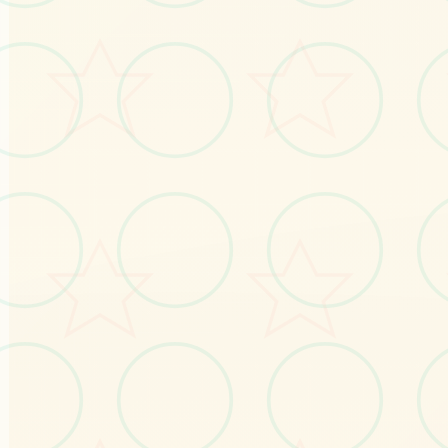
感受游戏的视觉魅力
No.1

...

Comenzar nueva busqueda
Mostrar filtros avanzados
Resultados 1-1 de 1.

* * *

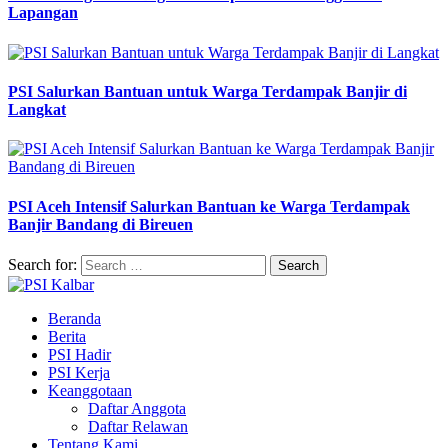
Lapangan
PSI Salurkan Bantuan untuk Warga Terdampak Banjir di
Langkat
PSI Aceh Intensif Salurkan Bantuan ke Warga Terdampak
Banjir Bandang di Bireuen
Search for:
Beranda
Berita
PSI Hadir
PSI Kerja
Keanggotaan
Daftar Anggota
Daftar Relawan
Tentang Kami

**TASK BRIEF**
Within the listing above, give again exactly every line from the line with "PSI Salurkan Bantuan" through the line with "Tentang Kami", both included, and no other line.

**OUTPUT BELOW**
PSI Salurkan Bantuan untuk Warga Terdampak Banjir di
Langkat
PSI Aceh Intensif Salurkan Bantuan ke Warga Terdampak
Banjir Bandang di Bireuen
Search for:
Beranda
Berita
PSI Hadir
PSI Kerja
Keanggotaan
Daftar Anggota
Daftar Relawan
Tentang Kami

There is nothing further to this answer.